> Your objective:
Single out the lines of the material that contain "each" and copy them.

- Opening Delimiter -

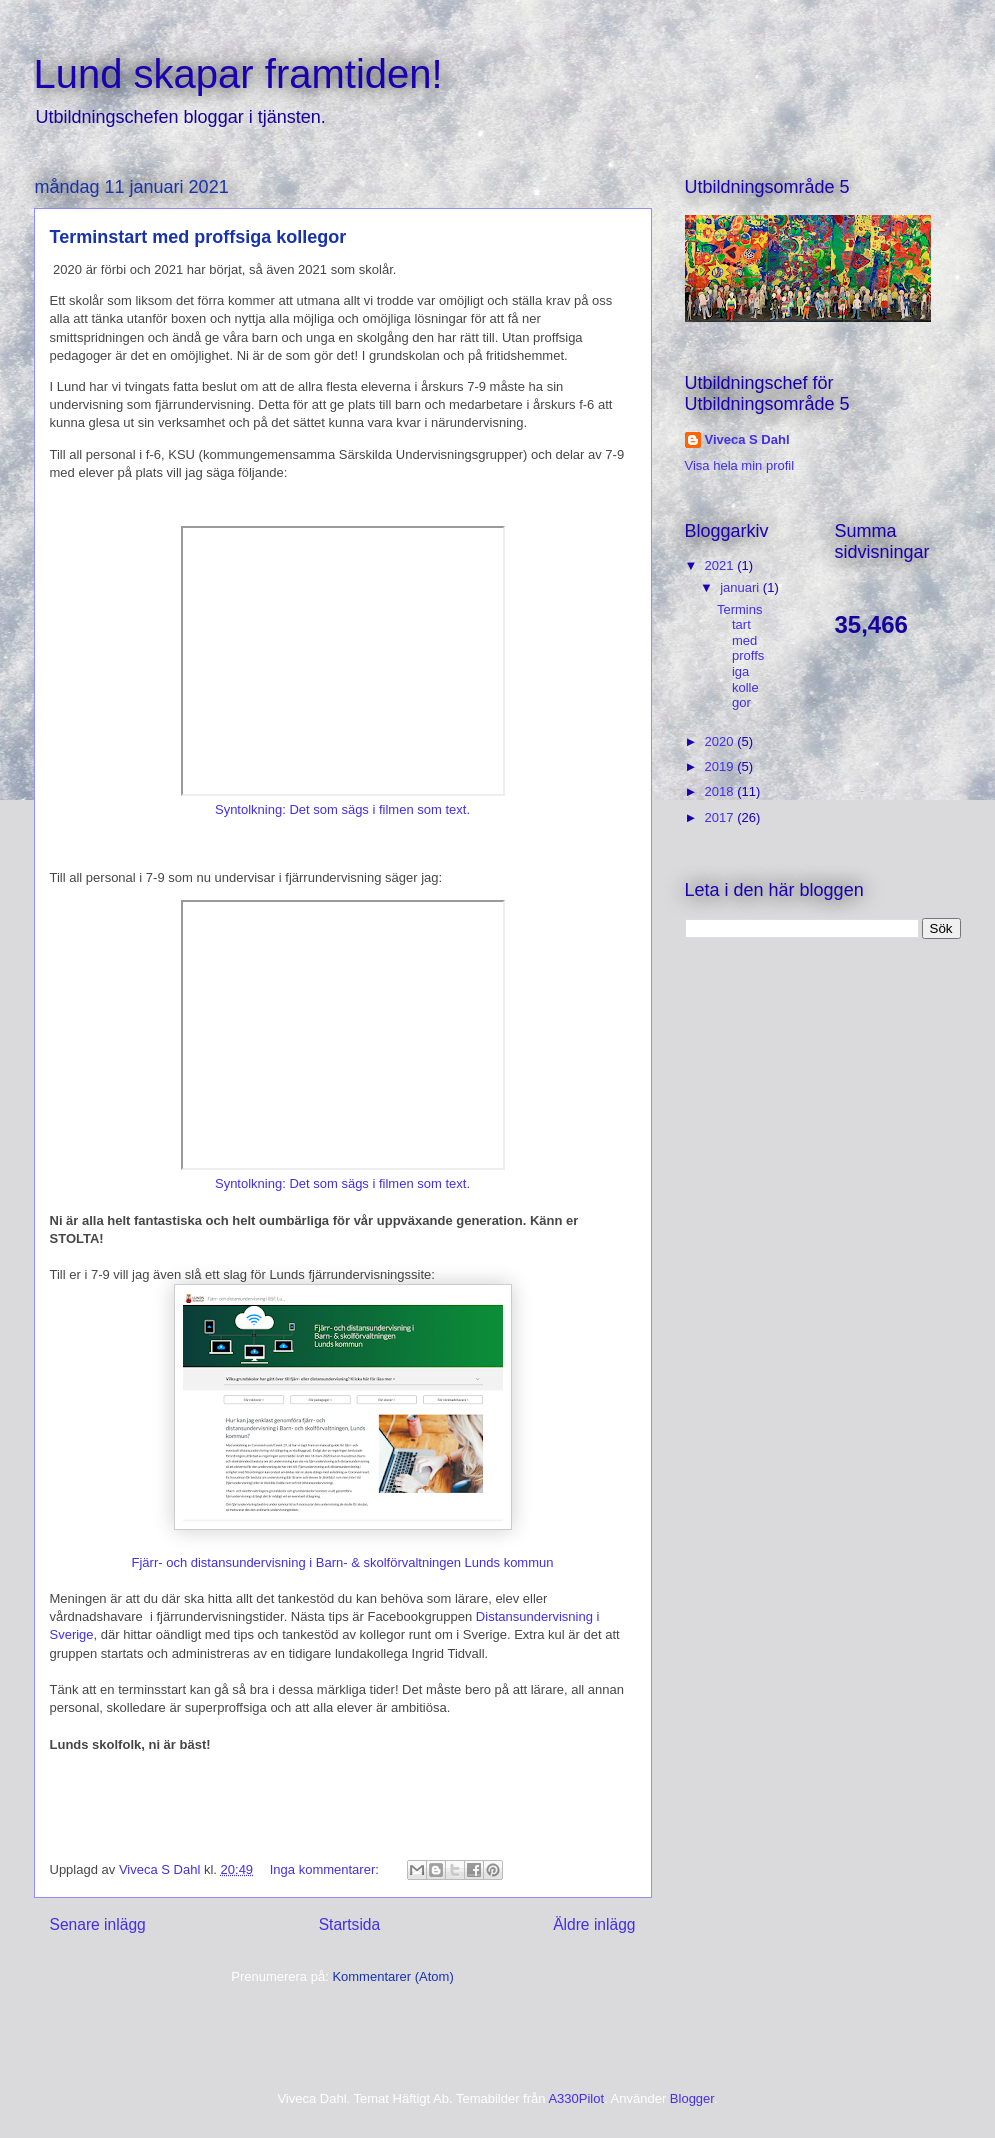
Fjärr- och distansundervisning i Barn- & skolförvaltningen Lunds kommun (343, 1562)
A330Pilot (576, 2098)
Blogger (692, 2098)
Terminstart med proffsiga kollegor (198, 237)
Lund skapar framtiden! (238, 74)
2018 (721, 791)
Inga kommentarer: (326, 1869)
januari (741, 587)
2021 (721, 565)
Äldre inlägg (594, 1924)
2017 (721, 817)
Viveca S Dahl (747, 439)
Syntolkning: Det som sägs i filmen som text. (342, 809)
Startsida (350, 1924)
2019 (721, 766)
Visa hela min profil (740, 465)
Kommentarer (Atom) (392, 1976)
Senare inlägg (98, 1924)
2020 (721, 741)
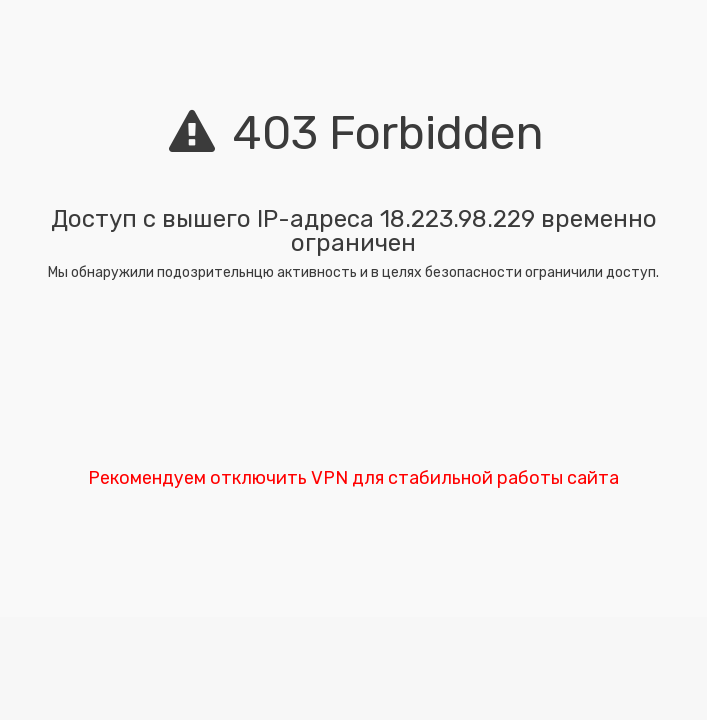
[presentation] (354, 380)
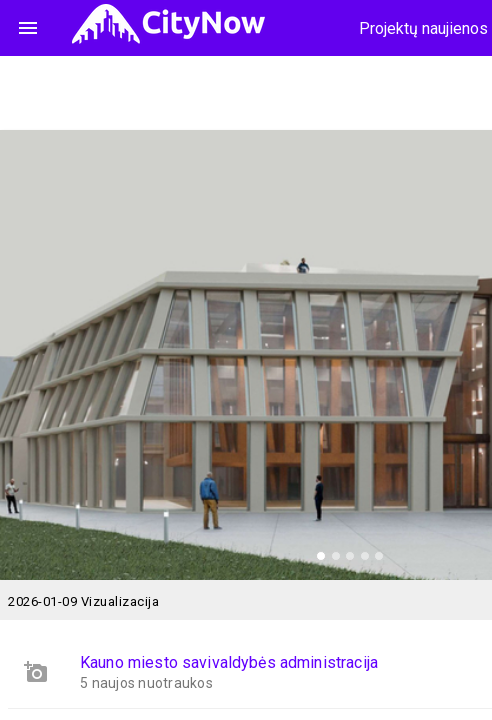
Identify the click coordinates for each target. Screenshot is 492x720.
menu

- Closing Delimiter -
- Opening Delimiter -

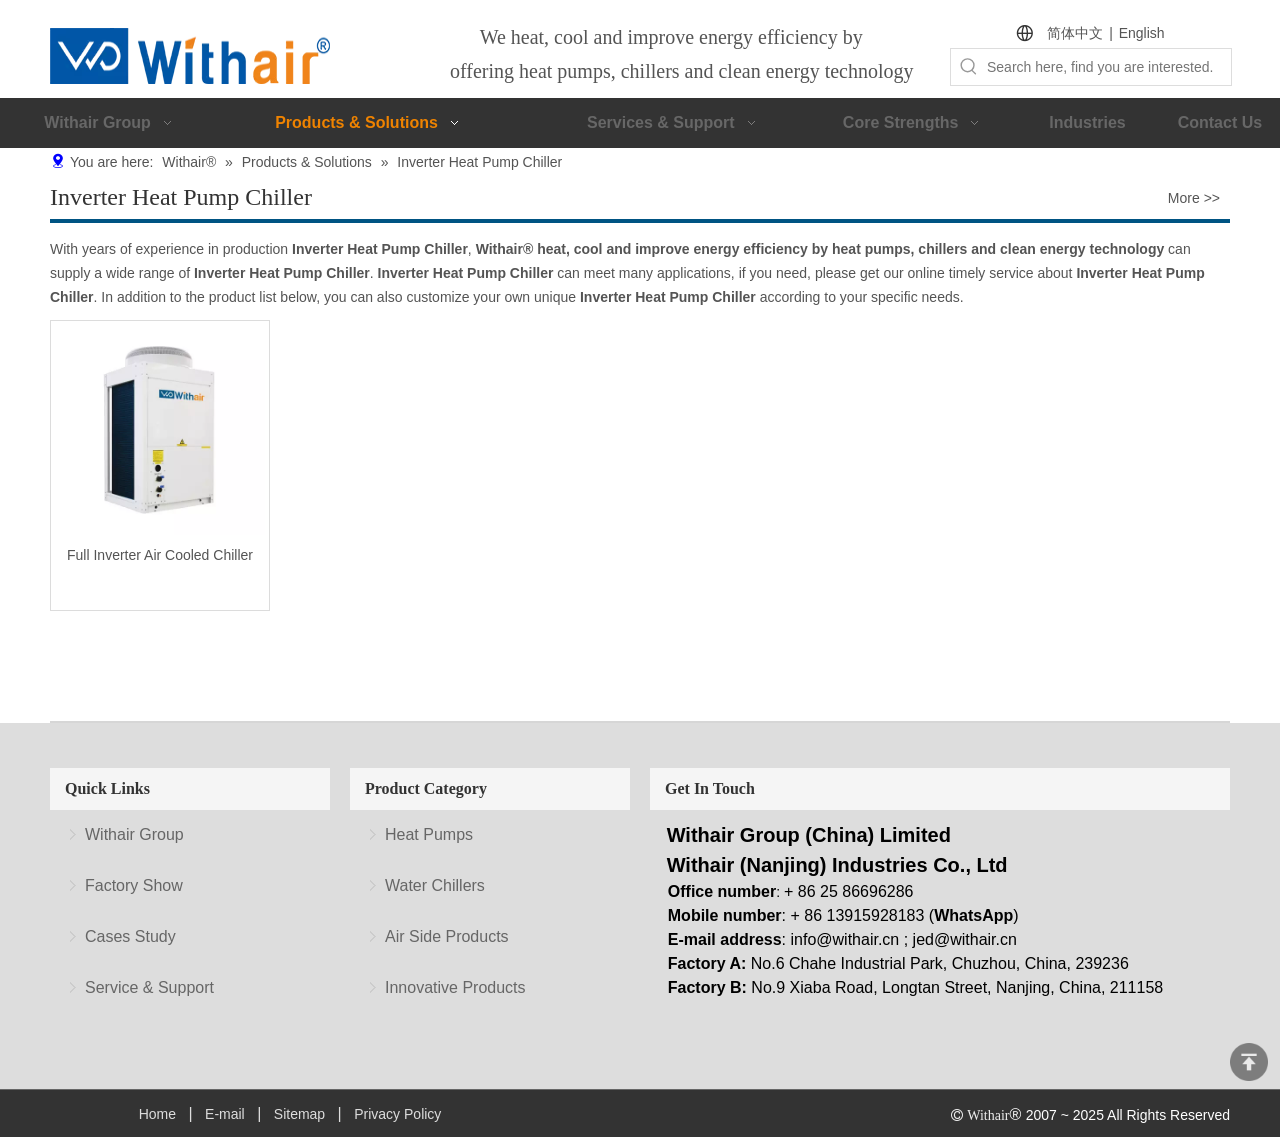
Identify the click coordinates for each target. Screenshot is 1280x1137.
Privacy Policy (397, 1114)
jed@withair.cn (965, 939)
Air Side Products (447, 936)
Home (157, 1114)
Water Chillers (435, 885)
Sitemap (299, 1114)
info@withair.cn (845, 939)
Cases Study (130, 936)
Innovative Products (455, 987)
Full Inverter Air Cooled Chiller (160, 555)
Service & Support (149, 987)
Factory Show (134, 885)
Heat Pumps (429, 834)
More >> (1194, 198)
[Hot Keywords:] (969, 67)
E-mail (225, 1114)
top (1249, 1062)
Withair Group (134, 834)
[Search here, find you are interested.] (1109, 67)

- Closing Delimiter -

> Task output:
Identify the click coordinates for each target. Screenshot is 492x720.
Identify the click coordinates for each target. Screenshot is 1280x1137.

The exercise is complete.